▶ **Task brief**: Output the entries in full and verbatim, pictures omitted.

---------- Input ----------

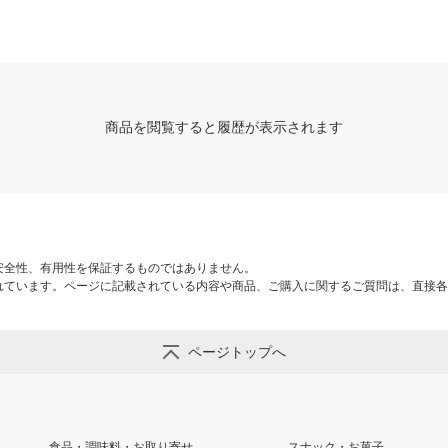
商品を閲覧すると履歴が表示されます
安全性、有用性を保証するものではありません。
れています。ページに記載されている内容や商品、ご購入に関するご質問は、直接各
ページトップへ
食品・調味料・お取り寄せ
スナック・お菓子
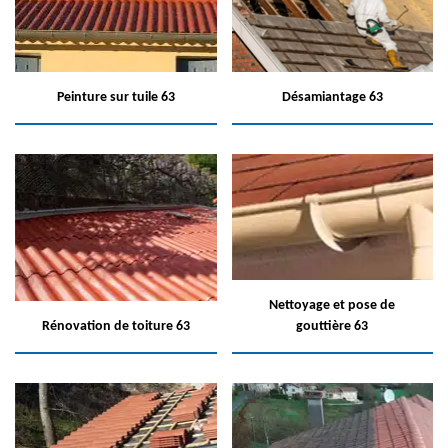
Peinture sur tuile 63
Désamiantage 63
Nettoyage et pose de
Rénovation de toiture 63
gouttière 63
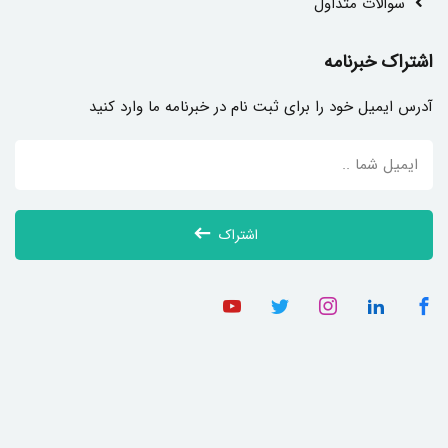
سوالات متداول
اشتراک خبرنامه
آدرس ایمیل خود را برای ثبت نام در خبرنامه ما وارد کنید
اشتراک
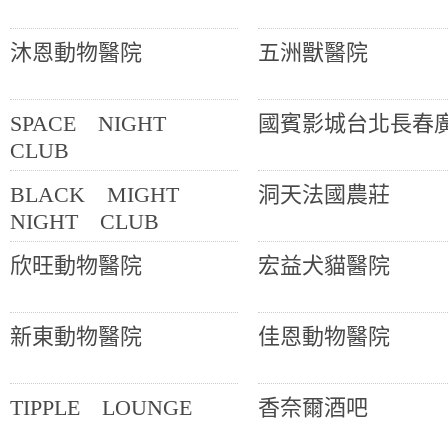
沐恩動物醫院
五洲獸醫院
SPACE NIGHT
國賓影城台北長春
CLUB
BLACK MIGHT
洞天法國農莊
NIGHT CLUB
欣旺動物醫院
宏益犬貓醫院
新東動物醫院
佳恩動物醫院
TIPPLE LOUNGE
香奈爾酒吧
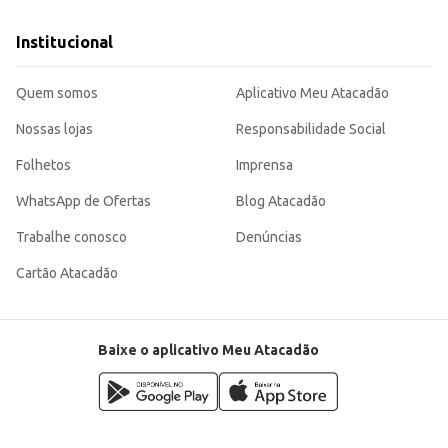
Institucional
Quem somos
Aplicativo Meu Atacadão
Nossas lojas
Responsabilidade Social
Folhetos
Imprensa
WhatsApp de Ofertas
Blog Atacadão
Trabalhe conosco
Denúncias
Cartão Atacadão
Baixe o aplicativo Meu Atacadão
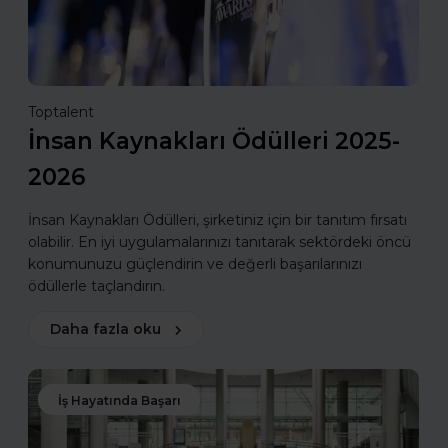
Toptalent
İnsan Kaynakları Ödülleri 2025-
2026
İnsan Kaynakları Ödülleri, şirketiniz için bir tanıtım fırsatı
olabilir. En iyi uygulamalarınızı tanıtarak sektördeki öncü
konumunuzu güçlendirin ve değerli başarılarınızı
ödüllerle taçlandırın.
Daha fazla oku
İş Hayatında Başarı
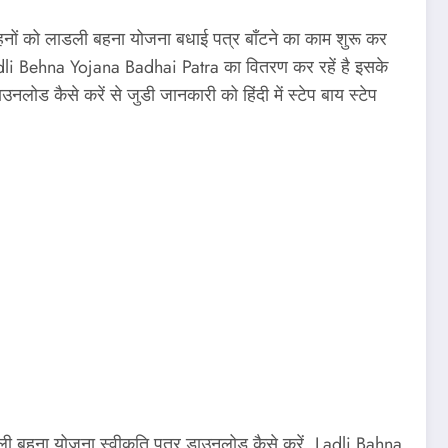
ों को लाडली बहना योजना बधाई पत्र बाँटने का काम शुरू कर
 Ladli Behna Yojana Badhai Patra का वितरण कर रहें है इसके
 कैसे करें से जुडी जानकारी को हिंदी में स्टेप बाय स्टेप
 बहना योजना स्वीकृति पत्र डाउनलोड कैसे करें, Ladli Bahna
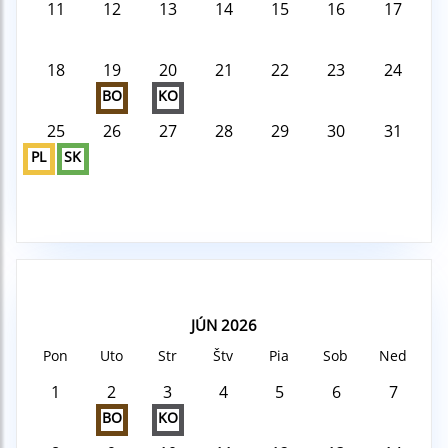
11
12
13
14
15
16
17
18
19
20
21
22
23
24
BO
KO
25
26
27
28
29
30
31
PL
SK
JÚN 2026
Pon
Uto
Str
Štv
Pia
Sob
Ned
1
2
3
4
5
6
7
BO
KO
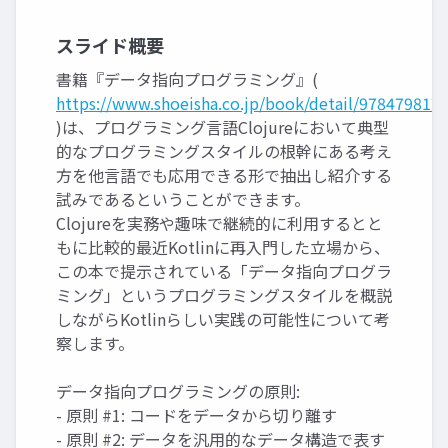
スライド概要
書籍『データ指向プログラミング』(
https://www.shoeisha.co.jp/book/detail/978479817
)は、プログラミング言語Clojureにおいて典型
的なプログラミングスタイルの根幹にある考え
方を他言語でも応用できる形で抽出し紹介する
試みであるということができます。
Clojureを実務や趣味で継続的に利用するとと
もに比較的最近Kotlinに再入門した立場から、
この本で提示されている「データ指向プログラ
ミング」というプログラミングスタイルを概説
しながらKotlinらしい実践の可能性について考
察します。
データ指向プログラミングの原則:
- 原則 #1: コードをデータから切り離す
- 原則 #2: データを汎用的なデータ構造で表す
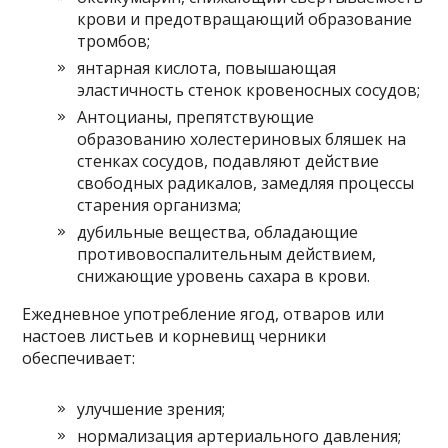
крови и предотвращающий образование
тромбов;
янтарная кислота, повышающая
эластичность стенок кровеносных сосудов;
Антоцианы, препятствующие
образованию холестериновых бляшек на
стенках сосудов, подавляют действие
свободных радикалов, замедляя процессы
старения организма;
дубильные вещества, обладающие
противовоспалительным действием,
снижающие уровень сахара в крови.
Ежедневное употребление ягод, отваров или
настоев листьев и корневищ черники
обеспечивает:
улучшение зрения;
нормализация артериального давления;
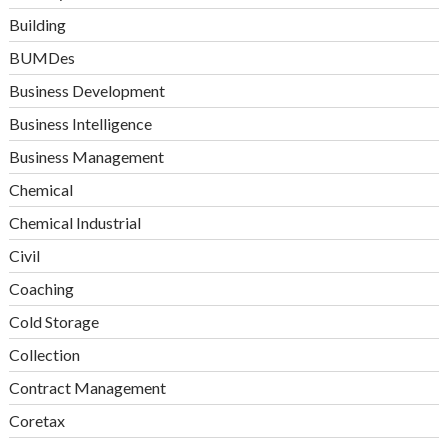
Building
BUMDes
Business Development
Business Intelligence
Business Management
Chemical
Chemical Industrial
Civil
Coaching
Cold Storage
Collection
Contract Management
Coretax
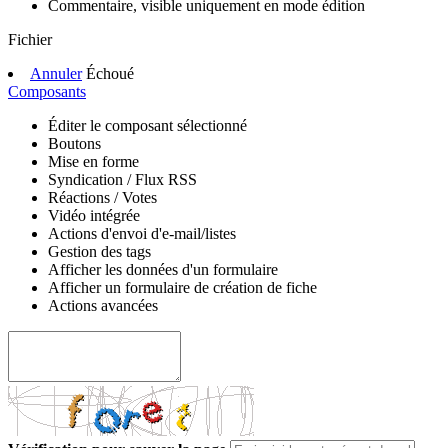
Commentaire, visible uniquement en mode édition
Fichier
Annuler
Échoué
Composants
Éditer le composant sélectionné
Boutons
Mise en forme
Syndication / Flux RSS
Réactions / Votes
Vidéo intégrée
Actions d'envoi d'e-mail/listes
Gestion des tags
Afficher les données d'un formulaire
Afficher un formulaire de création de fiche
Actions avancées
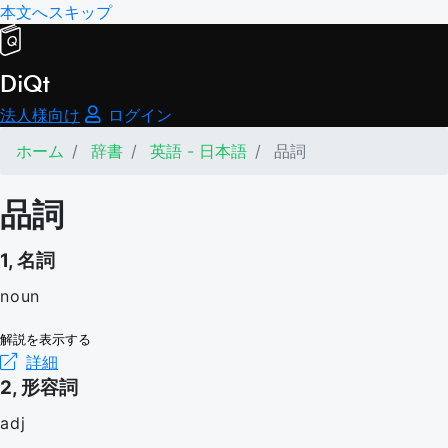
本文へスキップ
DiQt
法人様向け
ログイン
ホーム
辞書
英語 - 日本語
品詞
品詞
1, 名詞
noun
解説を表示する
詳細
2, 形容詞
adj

----------

▶ **Exercise result**:
商品を閲覧すると履歴が表示されます
安全性、有用性を保証するものではありません。
れています。ページに記載されている内容や商品、ご購入に関するご質問は、直接各
ページトップへ
食品・調味料・お取り寄せ
スナック・お菓子
Peinture sur tuile 63
Désamiantage 63
Nettoyage et pose de
Rénovation de toiture 63
gouttière 63
سوالات متداول
اشتراک خبرنامه
آدرس ایمیل خود را برای ثبت نام در خبرنامه ما وارد کنید
اشتراک
沐恩動物醫院
五洲獸醫院
SPACE NIGHT
國賓影城台北長春
CLUB
BLACK MIGHT
洞天法國農莊
NIGHT CLUB
欣旺動物醫院
宏益犬貓醫院
新東動物醫院
佳恩動物醫院
TIPPLE LOUNGE
香奈爾酒吧
Institucional
Quem somos
Aplicativo Meu Atacadão
Nossas lojas
Responsabilidade Social
Folhetos
Imprensa
WhatsApp de Ofertas
Blog Atacadão
Trabalhe conosco
Denúncias
Cartão Atacadão
Baixe o aplicativo Meu Atacadão
Toptalent
İnsan Kaynakları Ödülleri 2025-
2026
İnsan Kaynakları Ödülleri, şirketiniz için bir tanıtım fırsatı
olabilir. En iyi uygulamalarınızı tanıtarak sektördeki öncü
konumunuzu güçlendirin ve değerli başarılarınızı
ödüllerle taçlandırın.
Daha fazla oku
İş Hayatında Başarı
ों को लाडली बहना योजना बधाई पत्र बाँटने का काम शुरू कर
 Ladli Behna Yojana Badhai Patra का वितरण कर रहें है इसके
 कैसे करें से जुडी जानकारी को हिंदी में स्टेप बाय स्टेप
 बहना योजना स्वीकृति पत्र डाउनलोड कैसे करें, Ladli Bahna
11
12
13
14
15
16
17
18
19
20
21
22
23
24
BO
KO
25
26
27
28
29
30
31
PL
SK
JÚN 2026
Pon
Uto
Str
Štv
Pia
Sob
Ned
1
2
3
4
5
6
7
BO
KO
スライド概要
書籍『データ指向プログラミング』(
https://www.shoeisha.co.jp/book/detail/978479817
)は、プログラミング言語Clojureにおいて典型
的なプログラミングスタイルの根幹にある考え
方を他言語でも応用できる形で抽出し紹介する
試みであるということができます。
Clojureを実務や趣味で継続的に利用するとと
もに比較的最近Kotlinに再入門した立場から、
この本で提示されている「データ指向プログラ
ミング」というプログラミングスタイルを概説
しながらKotlinらしい実践の可能性について考
察します。
データ指向プログラミングの原則:
- 原則 #1: コードをデータから切り離す
- 原則 #2: データを汎用的なデータ構造で表す
крови и предотвращающий образование
тромбов;
янтарная кислота, повышающая
эластичность стенок кровеносных сосудов;
Антоцианы, препятствующие
образованию холестериновых бляшек на
стенках сосудов, подавляют действие
свободных радикалов, замедляя процессы
старения организма;
дубильные вещества, обладающие
противовоспалительным действием,
снижающие уровень сахара в крови.
Ежедневное употребление ягод, отваров или
настоев листьев и корневищ черники
обеспечивает:
улучшение зрения;
нормализация артериального давления;
Building
BUMDes
Business Development
Business Intelligence
Business Management
Chemical
Chemical Industrial
Civil
Coaching
Cold Storage
Collection
Contract Management
Coretax
Commentaire, visible uniquement en mode édition
Fichier
Annuler
Échoué
Composants
Éditer le composant sélectionné
Boutons
Mise en forme
Syndication / Flux RSS
Réactions / Votes
Vidéo intégrée
Actions d'envoi d'e-mail/listes
Gestion des tags
Afficher les données d'un formulaire
Afficher un formulaire de création de fiche
Actions avancées
本文へスキップ
DiQt
法人様向け
ログイン
ホーム
辞書
英語 - 日本語
品詞
品詞
1, 名詞
noun
解説を表示する
詳細
2, 形容詞
adj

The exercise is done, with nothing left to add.